Whilst speaking to many dealers recently, both franchised and independent, it is interesting the way in which the marketing of cars is constantly evolving.
For example we are encountering many dealers who are becoming increasingly unhappy with the price hikes being introduced by Autotrader. Many are choosing to either limit the kind of cars they put on there or invest more money in their own websites, SEO and pay per click.
One dealer we spoke to told us that having tracked where most of his footfall came from over the last 3 months it was noticeable that, as his dealership sold predominantly newer cars, the money he was paying to Autotrader to advertise these cars was simply not generating the enquiries and the older stuff was selling locally without the need for advertising in the classifieds.
He worked out that it was costing him in some cases £300 per sale because of the lack of enquiries coming through Autotrader despite being paid for upfront and by cancelling his account he reckons it will save him around £1,500 a month.
A brave decision you may think given the sheer volume of search traffic currently enjoyed by Autotrader, which is the Google of the used car trade. But by increasing their prices Autotrader could well force dealers, who may currently choose to market their whole stock of used cars on Autotrader.co.uk, to be somewhat more selective on exactly what and how many cars they choose to advertise. This in turn may lead these same dealers to be smarter with how they market their cars elsewhere.
Interestingly many dealers are also telling us that trying to compete on price and being on the first few pages may sometimes be productive where there is a wide selection of similar models and age of car, but it may well be a losing battle in the long run. A lot of car dealers believe strongly that whilst many car buyers may search the web to research and compare or give themselves an idea of what they might have to pay for the car they are interested in, they invariably end up buying locally.

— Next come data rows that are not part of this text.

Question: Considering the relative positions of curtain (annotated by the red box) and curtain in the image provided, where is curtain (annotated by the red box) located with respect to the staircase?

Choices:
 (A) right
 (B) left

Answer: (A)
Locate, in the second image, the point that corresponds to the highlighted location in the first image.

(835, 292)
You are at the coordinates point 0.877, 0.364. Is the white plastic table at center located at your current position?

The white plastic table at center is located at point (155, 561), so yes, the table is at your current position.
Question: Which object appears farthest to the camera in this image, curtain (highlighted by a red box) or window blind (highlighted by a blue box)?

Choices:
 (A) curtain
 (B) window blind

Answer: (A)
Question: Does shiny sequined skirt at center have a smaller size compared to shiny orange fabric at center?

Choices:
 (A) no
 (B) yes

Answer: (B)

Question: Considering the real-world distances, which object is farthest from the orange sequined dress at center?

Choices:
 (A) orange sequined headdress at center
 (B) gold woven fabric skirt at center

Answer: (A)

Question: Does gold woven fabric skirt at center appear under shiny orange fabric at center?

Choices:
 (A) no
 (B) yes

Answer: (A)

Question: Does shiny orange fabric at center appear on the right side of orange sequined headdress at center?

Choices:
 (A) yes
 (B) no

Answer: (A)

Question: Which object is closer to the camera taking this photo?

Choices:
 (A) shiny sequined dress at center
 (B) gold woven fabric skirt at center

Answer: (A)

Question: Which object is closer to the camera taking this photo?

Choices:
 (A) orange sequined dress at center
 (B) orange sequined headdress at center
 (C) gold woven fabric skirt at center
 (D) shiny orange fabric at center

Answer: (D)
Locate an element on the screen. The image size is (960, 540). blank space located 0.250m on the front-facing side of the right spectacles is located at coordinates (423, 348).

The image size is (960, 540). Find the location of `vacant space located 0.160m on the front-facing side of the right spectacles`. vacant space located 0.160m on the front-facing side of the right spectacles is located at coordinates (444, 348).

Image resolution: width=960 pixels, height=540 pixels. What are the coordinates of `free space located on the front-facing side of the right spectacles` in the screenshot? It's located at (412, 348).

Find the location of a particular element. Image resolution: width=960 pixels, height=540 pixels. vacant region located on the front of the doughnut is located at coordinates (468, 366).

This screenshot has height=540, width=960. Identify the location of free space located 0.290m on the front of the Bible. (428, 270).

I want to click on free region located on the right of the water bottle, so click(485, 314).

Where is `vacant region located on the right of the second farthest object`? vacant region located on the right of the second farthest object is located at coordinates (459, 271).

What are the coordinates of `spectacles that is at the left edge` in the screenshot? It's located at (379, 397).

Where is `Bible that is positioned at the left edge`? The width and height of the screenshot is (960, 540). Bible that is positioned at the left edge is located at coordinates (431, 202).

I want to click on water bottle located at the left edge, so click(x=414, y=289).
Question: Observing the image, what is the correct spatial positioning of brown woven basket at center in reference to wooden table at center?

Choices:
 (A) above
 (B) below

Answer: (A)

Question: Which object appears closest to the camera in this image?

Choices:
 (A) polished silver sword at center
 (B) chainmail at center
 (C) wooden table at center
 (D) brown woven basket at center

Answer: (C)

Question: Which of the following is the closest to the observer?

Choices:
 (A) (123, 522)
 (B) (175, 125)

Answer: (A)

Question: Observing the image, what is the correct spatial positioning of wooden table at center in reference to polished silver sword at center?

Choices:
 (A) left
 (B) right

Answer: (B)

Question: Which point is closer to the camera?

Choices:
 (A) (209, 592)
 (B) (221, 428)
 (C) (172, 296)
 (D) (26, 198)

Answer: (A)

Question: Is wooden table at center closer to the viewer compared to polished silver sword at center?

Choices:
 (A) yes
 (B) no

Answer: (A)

Car dealers who are not selling the volumes they were because of the economy have to recognise that, in order to hit targets, they will need to ensure that what cars they do sell have to be more profitable to make up for the shortfall. By competing purely on price they will be unlikely to achieve this and if car buyers are not prepared to travel long distances in order to save money then dealers have an opportunity to build value in their products and their business whilst providing a great experience so that even in these austere times they can trade profitably by being smarter than the rest.
A catch all approach to marketing their cars by simply throwing them up on Autotrader because “that’s what we’ve always done” may be a thing of the past.